# What you have to do
Restate, in full and unchanged, the entries that follow, but not their pictures.

........

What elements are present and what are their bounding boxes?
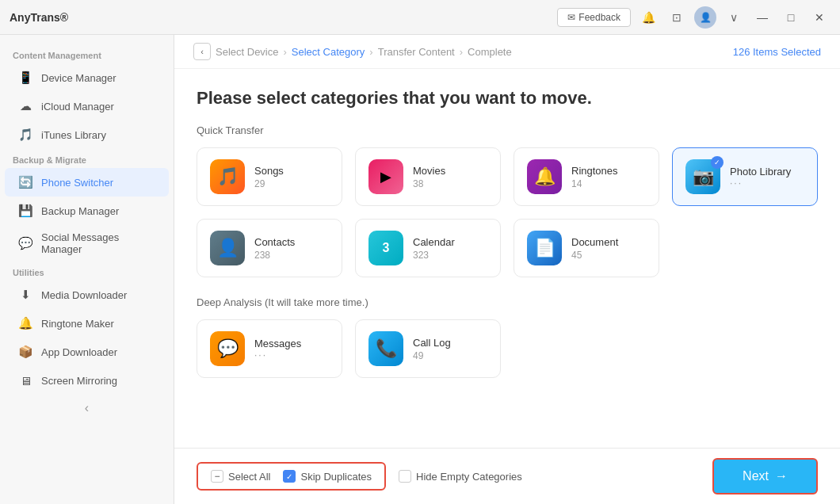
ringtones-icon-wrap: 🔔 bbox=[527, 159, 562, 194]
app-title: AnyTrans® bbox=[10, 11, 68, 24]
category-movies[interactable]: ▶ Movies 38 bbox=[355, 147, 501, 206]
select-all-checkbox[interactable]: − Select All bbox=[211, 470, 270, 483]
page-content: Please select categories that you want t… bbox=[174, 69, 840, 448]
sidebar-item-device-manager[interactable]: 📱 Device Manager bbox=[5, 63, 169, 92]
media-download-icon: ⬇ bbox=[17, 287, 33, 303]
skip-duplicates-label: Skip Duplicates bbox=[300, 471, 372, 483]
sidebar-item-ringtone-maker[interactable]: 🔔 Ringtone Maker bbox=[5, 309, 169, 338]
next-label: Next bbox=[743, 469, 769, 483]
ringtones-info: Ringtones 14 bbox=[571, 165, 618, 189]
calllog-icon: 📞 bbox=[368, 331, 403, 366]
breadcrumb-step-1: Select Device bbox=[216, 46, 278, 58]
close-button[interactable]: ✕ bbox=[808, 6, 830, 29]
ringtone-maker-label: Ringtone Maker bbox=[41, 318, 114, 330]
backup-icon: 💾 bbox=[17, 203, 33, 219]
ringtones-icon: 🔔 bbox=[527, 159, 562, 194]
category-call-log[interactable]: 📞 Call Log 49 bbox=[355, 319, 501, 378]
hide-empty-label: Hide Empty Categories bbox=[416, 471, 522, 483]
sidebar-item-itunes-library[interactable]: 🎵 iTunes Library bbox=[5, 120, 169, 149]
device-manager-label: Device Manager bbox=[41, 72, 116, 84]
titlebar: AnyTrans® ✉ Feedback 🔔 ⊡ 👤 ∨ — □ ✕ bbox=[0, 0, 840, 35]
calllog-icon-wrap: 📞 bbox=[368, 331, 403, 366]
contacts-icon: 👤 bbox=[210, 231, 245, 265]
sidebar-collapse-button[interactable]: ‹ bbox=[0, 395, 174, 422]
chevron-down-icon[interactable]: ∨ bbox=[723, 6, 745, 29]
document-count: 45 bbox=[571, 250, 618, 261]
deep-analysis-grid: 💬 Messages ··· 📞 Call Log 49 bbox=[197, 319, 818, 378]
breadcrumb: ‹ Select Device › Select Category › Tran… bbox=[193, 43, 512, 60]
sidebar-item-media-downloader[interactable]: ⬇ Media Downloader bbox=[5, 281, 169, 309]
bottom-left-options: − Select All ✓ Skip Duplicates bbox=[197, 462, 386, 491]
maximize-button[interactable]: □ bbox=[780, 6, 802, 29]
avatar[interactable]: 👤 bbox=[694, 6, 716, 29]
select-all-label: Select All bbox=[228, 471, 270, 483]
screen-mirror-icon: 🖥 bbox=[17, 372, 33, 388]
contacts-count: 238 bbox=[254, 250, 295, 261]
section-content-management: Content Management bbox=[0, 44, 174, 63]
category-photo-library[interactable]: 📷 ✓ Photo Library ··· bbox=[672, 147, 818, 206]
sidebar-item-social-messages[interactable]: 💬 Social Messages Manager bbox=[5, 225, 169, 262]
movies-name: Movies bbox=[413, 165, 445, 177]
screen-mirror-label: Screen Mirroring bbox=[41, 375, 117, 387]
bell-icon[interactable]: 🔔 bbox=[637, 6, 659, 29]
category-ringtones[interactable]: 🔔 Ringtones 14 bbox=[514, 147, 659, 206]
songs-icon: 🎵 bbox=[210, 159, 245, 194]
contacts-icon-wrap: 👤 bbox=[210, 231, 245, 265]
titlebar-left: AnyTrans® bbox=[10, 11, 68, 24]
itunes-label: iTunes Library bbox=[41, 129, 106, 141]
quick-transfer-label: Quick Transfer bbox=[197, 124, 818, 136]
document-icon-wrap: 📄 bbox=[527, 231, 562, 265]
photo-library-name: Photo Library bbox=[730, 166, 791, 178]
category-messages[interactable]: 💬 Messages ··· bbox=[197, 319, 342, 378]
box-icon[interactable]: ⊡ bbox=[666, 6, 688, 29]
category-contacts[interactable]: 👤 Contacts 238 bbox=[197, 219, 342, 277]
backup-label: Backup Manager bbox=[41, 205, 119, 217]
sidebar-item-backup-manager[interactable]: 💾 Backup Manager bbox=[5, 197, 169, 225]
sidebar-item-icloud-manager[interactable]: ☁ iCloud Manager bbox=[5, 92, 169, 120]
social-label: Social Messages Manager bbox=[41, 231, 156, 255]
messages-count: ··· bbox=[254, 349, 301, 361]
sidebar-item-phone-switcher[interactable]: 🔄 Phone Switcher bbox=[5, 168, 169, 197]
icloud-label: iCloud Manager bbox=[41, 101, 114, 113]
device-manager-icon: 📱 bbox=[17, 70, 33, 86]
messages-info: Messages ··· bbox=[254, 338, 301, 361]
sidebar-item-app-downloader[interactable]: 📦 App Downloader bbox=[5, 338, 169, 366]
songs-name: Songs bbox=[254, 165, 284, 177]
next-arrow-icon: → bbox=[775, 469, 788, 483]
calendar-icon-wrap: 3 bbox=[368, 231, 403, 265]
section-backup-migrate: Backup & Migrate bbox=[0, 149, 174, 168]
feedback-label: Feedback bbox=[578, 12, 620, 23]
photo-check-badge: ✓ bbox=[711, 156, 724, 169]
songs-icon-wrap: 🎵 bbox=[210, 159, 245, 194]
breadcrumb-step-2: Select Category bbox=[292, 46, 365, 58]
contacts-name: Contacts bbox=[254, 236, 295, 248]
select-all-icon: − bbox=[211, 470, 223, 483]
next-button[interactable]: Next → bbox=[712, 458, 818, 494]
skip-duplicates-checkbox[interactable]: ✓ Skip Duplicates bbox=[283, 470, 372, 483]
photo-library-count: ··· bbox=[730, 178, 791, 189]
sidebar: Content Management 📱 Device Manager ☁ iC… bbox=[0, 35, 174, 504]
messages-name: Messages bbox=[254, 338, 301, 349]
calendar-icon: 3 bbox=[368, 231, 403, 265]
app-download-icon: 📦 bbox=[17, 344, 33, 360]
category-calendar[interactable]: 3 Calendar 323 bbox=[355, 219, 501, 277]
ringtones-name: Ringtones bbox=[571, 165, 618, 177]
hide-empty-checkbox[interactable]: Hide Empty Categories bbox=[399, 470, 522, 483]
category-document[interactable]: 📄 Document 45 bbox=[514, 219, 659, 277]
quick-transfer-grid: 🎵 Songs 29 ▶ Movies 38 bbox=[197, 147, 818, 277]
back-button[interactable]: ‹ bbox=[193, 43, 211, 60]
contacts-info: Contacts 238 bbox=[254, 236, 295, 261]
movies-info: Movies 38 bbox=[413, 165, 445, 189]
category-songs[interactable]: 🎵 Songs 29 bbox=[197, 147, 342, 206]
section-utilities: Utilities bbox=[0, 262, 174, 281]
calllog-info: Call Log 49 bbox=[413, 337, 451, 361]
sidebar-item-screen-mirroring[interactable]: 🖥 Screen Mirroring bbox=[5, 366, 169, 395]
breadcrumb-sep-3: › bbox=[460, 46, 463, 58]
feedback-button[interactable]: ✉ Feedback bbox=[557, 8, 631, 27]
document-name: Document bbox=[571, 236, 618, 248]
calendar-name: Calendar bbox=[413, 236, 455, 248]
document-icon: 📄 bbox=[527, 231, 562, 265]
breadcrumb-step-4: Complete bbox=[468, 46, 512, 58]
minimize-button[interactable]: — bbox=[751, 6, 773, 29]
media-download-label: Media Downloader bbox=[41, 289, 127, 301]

........

# Finished exercise
What elements are present and what are their bounding boxes?
ringtones-icon-wrap: 🔔 bbox=[527, 159, 562, 194]
app-title: AnyTrans® bbox=[10, 11, 68, 24]
category-movies[interactable]: ▶ Movies 38 bbox=[355, 147, 501, 206]
select-all-checkbox[interactable]: − Select All bbox=[211, 470, 270, 483]
page-content: Please select categories that you want t… bbox=[174, 69, 840, 448]
sidebar-item-device-manager[interactable]: 📱 Device Manager bbox=[5, 63, 169, 92]
media-download-icon: ⬇ bbox=[17, 287, 33, 303]
skip-duplicates-label: Skip Duplicates bbox=[300, 471, 372, 483]
sidebar-item-ringtone-maker[interactable]: 🔔 Ringtone Maker bbox=[5, 309, 169, 338]
next-label: Next bbox=[743, 469, 769, 483]
ringtones-info: Ringtones 14 bbox=[571, 165, 618, 189]
calllog-icon: 📞 bbox=[368, 331, 403, 366]
breadcrumb-step-1: Select Device bbox=[216, 46, 278, 58]
close-button[interactable]: ✕ bbox=[808, 6, 830, 29]
ringtone-maker-label: Ringtone Maker bbox=[41, 318, 114, 330]
backup-icon: 💾 bbox=[17, 203, 33, 219]
ringtones-icon: 🔔 bbox=[527, 159, 562, 194]
category-call-log[interactable]: 📞 Call Log 49 bbox=[355, 319, 501, 378]
hide-empty-label: Hide Empty Categories bbox=[416, 471, 522, 483]
sidebar-item-itunes-library[interactable]: 🎵 iTunes Library bbox=[5, 120, 169, 149]
device-manager-label: Device Manager bbox=[41, 72, 116, 84]
titlebar: AnyTrans® ✉ Feedback 🔔 ⊡ 👤 ∨ — □ ✕ bbox=[0, 0, 840, 35]
calllog-icon-wrap: 📞 bbox=[368, 331, 403, 366]
contacts-icon: 👤 bbox=[210, 231, 245, 265]
sidebar-collapse-button[interactable]: ‹ bbox=[0, 395, 174, 422]
chevron-down-icon[interactable]: ∨ bbox=[723, 6, 745, 29]
document-count: 45 bbox=[571, 250, 618, 261]
deep-analysis-grid: 💬 Messages ··· 📞 Call Log 49 bbox=[197, 319, 818, 378]
breadcrumb: ‹ Select Device › Select Category › Tran… bbox=[193, 43, 512, 60]
sidebar-item-media-downloader[interactable]: ⬇ Media Downloader bbox=[5, 281, 169, 309]
bottom-left-options: − Select All ✓ Skip Duplicates bbox=[197, 462, 386, 491]
maximize-button[interactable]: □ bbox=[780, 6, 802, 29]
avatar[interactable]: 👤 bbox=[694, 6, 716, 29]
select-all-label: Select All bbox=[228, 471, 270, 483]
screen-mirror-icon: 🖥 bbox=[17, 372, 33, 388]
contacts-count: 238 bbox=[254, 250, 295, 261]
section-content-management: Content Management bbox=[0, 44, 174, 63]
category-photo-library[interactable]: 📷 ✓ Photo Library ··· bbox=[672, 147, 818, 206]
sidebar-item-social-messages[interactable]: 💬 Social Messages Manager bbox=[5, 225, 169, 262]
movies-name: Movies bbox=[413, 165, 445, 177]
screen-mirror-label: Screen Mirroring bbox=[41, 375, 117, 387]
bell-icon[interactable]: 🔔 bbox=[637, 6, 659, 29]
category-ringtones[interactable]: 🔔 Ringtones 14 bbox=[514, 147, 659, 206]
songs-icon: 🎵 bbox=[210, 159, 245, 194]
contacts-icon-wrap: 👤 bbox=[210, 231, 245, 265]
titlebar-left: AnyTrans® bbox=[10, 11, 68, 24]
itunes-label: iTunes Library bbox=[41, 129, 106, 141]
quick-transfer-label: Quick Transfer bbox=[197, 124, 818, 136]
document-icon-wrap: 📄 bbox=[527, 231, 562, 265]
photo-library-name: Photo Library bbox=[730, 166, 791, 178]
category-messages[interactable]: 💬 Messages ··· bbox=[197, 319, 342, 378]
box-icon[interactable]: ⊡ bbox=[666, 6, 688, 29]
category-contacts[interactable]: 👤 Contacts 238 bbox=[197, 219, 342, 277]
backup-label: Backup Manager bbox=[41, 205, 119, 217]
sidebar-item-backup-manager[interactable]: 💾 Backup Manager bbox=[5, 197, 169, 225]
sidebar-item-icloud-manager[interactable]: ☁ iCloud Manager bbox=[5, 92, 169, 120]
social-label: Social Messages Manager bbox=[41, 231, 156, 255]
messages-count: ··· bbox=[254, 349, 301, 361]
sidebar-item-phone-switcher[interactable]: 🔄 Phone Switcher bbox=[5, 168, 169, 197]
icloud-label: iCloud Manager bbox=[41, 101, 114, 113]
device-manager-icon: 📱 bbox=[17, 70, 33, 86]
messages-info: Messages ··· bbox=[254, 338, 301, 361]
sidebar-item-app-downloader[interactable]: 📦 App Downloader bbox=[5, 338, 169, 366]
songs-name: Songs bbox=[254, 165, 284, 177]
next-arrow-icon: → bbox=[775, 469, 788, 483]
calendar-icon-wrap: 3 bbox=[368, 231, 403, 265]
section-backup-migrate: Backup & Migrate bbox=[0, 149, 174, 168]
feedback-label: Feedback bbox=[578, 12, 620, 23]
photo-check-badge: ✓ bbox=[711, 156, 724, 169]
songs-icon-wrap: 🎵 bbox=[210, 159, 245, 194]
breadcrumb-step-2: Select Category bbox=[292, 46, 365, 58]
contacts-name: Contacts bbox=[254, 236, 295, 248]
select-all-icon: − bbox=[211, 470, 223, 483]
next-button[interactable]: Next → bbox=[712, 458, 818, 494]
skip-duplicates-checkbox[interactable]: ✓ Skip Duplicates bbox=[283, 470, 372, 483]
photo-library-count: ··· bbox=[730, 178, 791, 189]
sidebar: Content Management 📱 Device Manager ☁ iC… bbox=[0, 35, 174, 504]
messages-name: Messages bbox=[254, 338, 301, 349]
calendar-icon: 3 bbox=[368, 231, 403, 265]
app-download-icon: 📦 bbox=[17, 344, 33, 360]
category-calendar[interactable]: 3 Calendar 323 bbox=[355, 219, 501, 277]
ringtones-name: Ringtones bbox=[571, 165, 618, 177]
hide-empty-checkbox[interactable]: Hide Empty Categories bbox=[399, 470, 522, 483]
category-document[interactable]: 📄 Document 45 bbox=[514, 219, 659, 277]
quick-transfer-grid: 🎵 Songs 29 ▶ Movies 38 bbox=[197, 147, 818, 277]
back-button[interactable]: ‹ bbox=[193, 43, 211, 60]
contacts-info: Contacts 238 bbox=[254, 236, 295, 261]
movies-info: Movies 38 bbox=[413, 165, 445, 189]
category-songs[interactable]: 🎵 Songs 29 bbox=[197, 147, 342, 206]
section-utilities: Utilities bbox=[0, 262, 174, 281]
calllog-info: Call Log 49 bbox=[413, 337, 451, 361]
sidebar-item-screen-mirroring[interactable]: 🖥 Screen Mirroring bbox=[5, 366, 169, 395]
breadcrumb-sep-3: › bbox=[460, 46, 463, 58]
feedback-button[interactable]: ✉ Feedback bbox=[557, 8, 631, 27]
document-name: Document bbox=[571, 236, 618, 248]
calendar-name: Calendar bbox=[413, 236, 455, 248]
document-icon: 📄 bbox=[527, 231, 562, 265]
breadcrumb-step-4: Complete bbox=[468, 46, 512, 58]
minimize-button[interactable]: — bbox=[751, 6, 773, 29]
media-download-label: Media Downloader bbox=[41, 289, 127, 301]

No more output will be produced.